We know from this topic that under a conformal change $g_f=e^fg$

$\displaystyle {\rm Scal}_{{g_f}} = {e^{ - f}}\left( {{\rm Scal}_g - \left( {n - 1} \right)\Delta f - \frac{{\left( {n - 1} \right)\left( {n - 2} \right)}}{4}|\nabla f{|^2}} \right)$.

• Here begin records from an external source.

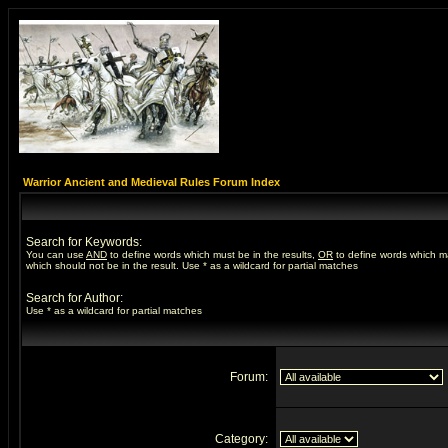
Warrior Ancient and Medieval Rules Forum Index
Search for Keywords:
You can use
AND
to define words which must be in the results,
OR
to define words which m
which should not be in the result. Use * as a wildcard for partial matches
Search for Author:
Use * as a wildcard for partial matches
Forum:
Category:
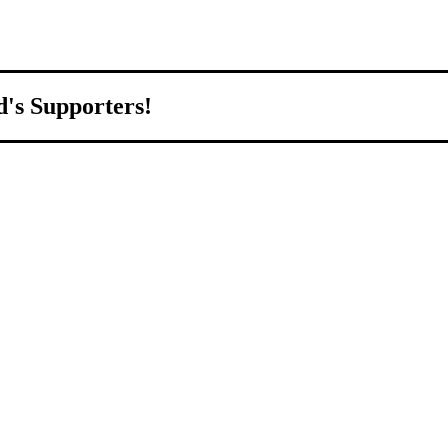
d's Supporters!
orld.
d to growing Northeast Ohio’s economy by welcoming and connecting
ll home.
livered to your inbox.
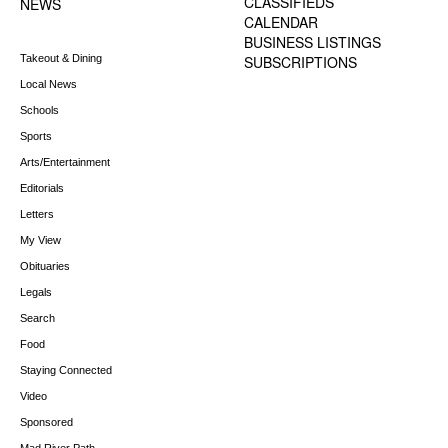
CLASSIFIEDS
NEWS
CALENDAR
BUSINESS LISTINGS
Takeout & Dining
SUBSCRIPTIONS
Local News
Schools
Sports
Arts/Entertainment
Editorials
Letters
My View
Obituaries
Legals
Search
Food
Staying Connected
Video
Sponsored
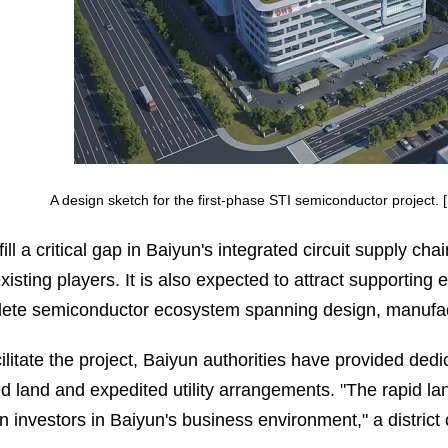
A design sketch for the first-phase STI semiconductor project
l fill a critical gap in Baiyun's integrated circuit suppl
xisting players. It is also expected to attract supporting e
ete semiconductor ecosystem spanning design, manufact
cilitate the project, Baiyun authorities have provided ded
ed land and expedited utility arrangements. "The rapid lan
n investors in Baiyun's business environment," a district o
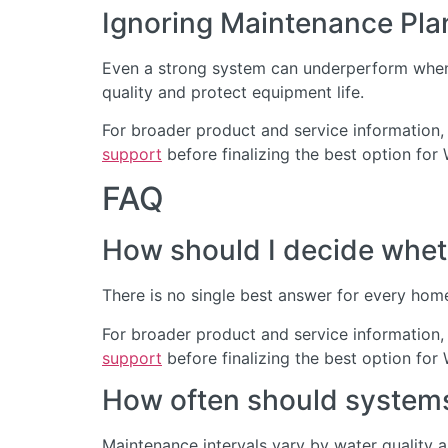
Ignoring Maintenance Pla
Even a strong system can underperform when 
quality and protect equipment life.
For broader product and service information,
support
before finalizing the best option for
FAQ
How should I decide wheth
There is no single best answer for every home
For broader product and service information,
support
before finalizing the best option for
How often should systems 
Maintenance intervals vary by water quality 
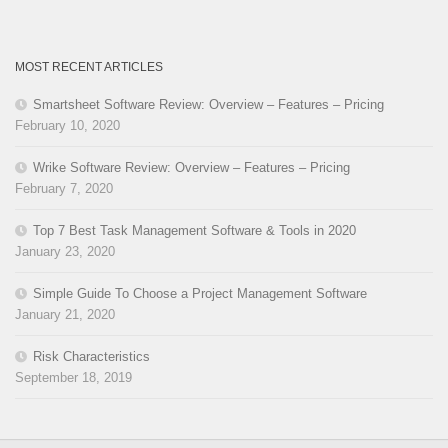
MOST RECENT ARTICLES
Smartsheet Software Review: Overview – Features – Pricing
February 10, 2020
Wrike Software Review: Overview – Features – Pricing
February 7, 2020
Top 7 Best Task Management Software & Tools in 2020
January 23, 2020
Simple Guide To Choose a Project Management Software
January 21, 2020
Risk Characteristics
September 18, 2019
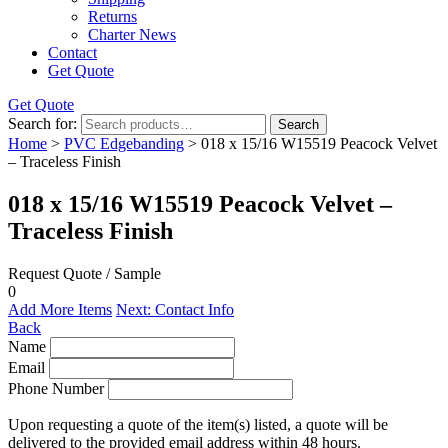
Returns
Charter News
Contact
Get Quote
Get Quote
Search for:
Search
Home
>
PVC Edgebanding
> 018 x 15/16 W15519 Peacock Velvet
– Traceless Finish
018 x 15/16 W15519 Peacock Velvet –
Traceless Finish
Request Quote / Sample
0
Add More Items
Next: Contact Info
Back
Name
Email
Phone Number
Upon requesting a quote of the item(s) listed, a quote will be
delivered to the provided email address within 48 hours.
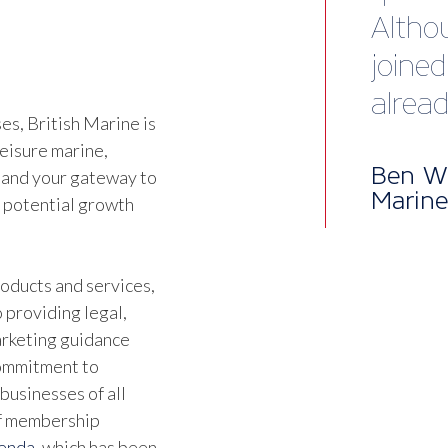
Althou
joine
alrea
s, British Marine is
leisure marine,
Ben Wa
 and your gateway to
Marine
d potential growth
oducts and services,
 providing legal,
marketing guidance
commitment to
businesses of all
of membership
genda
, which has been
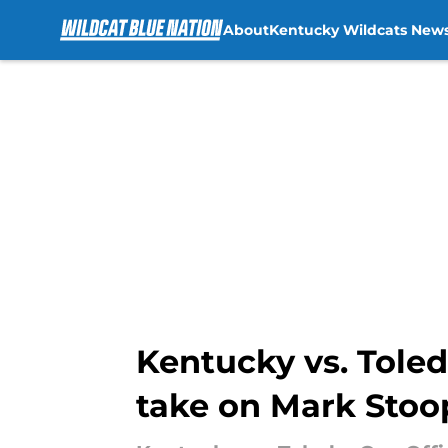
About
Kentucky Wildcats New
Skip to main content
Kentucky vs. Toledo
take on Mark Stoo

By using example 1, we firstly have

$\displaystyle\begin{gathered} {L_{{g_\omega }}} = \left( { - {\Delta _{{g_\omega }}} + \frac{{n - 2}}{{4(n - 1)}}{\rm Scal}_{{g_f}}} \right) \hfill \\ \qquad= - {e^{ - 2\omega }}{\Delta _g} + \frac{{n - 2}}{{4(n - 1)}}{\rm Scal}_{{g_f}} \hfill \\ \qquad= - {e^{ - 2\omega }}{\Delta _g} + \frac{{n - 2}}{{4(n - 1)}}{e^{ - 2\omega }}\left( {{\rm Scal}_g - 2\left( {n - 1} \right)\Delta \omega - \left( {n - 1} \right)\left( {n - 2} \right)|\nabla \omega {|^2}} \right) \hfill \\ \qquad= {e^{ - 2\omega }}\left[ { - {\Delta _g} + \frac{{n - 2}}{{4(n - 1)}}\left( {{\rm Scal}_g - 2\left( {n - 1} \right)\Delta \omega - \left( {n - 1} \right)\left( {n - 2} \right)|\nabla \omega {|^2}} \right)} \right], \hfill \\ \end{gathered}$

i.e.,

$\displaystyle {L_{{g_\omega }}}(\varphi ) = {e^{ - 2\omega }}\left[ { - {\Delta _g}(\varphi ) + \frac{{n - 2}}{{4(n - 1)}}{\rm Scal}_g\varphi - \left( {2\left( {n - 1} \right)\Delta \omega + \left( {n - 1} \right)\left( {n - 2} \right)|\nabla \omega {|^2}} \right)\varphi } \right]$.

Next we have

$\displaystyle\begin{gathered} {L_g}\left( {{e^{\frac{{n - 2}}{2}\omega }}\varphi } \right) = \left( { - {\Delta _g} + \frac{{n - 2}}{{4(n - 1)}}{\rm Scal}_g} \right)\left( {{e^{\frac{{n - 2}}{2}\omega }}\varphi } \right) \hfill \\ \qquad= - {\Delta _g}\left( {{e^{\frac{{n - 2}}{2}\omega }}\varphi } \right) + \frac{{n - 2}}{{4(n - 1)}}{\rm Scal}_g{e^{\frac{{n - 2}}{2}\omega }}\varphi \hfill \\ \qquad= - {\Delta _g}\left( {{e^{\frac{{n - 2}}{2}\omega }}} \right)\varphi - 2\left\langle {\nabla {e^{\frac{{n - 2}}{2}\omega }},\nabla \varphi } \right\rangle - {\Delta _g}(\varphi ){e^{\frac{{n - 2}}{2}\omega }} + \frac{{n - 2}}{{4(n - 1)}}{\rm Scal}_g{e^{\frac{{n - 2}}{2}\omega }}\varphi \hfill \\ \qquad= {e^{\frac{{n - 2}}{2}\omega }}\left[ { - {\Delta _g}(\varphi ) - 2\left\langle {\nabla {e^{\frac{{n - 2}}{2}\omega }},\nabla \varphi } \right\rangle {e^{ - \frac{{n - 2}}{2}\omega }} - {\Delta _g}\left( {{e^{\frac{{n - 2}}{2}\omega }}} \right){e^{ - \frac{{n - 2}}{2}\omega }}\varphi + \frac{{n - 2}}{{4(n - 1)}}{\rm Scal}_g\varphi } \right] \hfill \\ \end{gathered}$

which shows that

$\displaystyle {L_{{g_\omega }}}(\varphi ) = {e^{ - \frac{{n + 2}}{2}\omega }}{L_g}\left( {{e^{\frac{{n - 2}}{2}\omega }}\varphi } \right)$.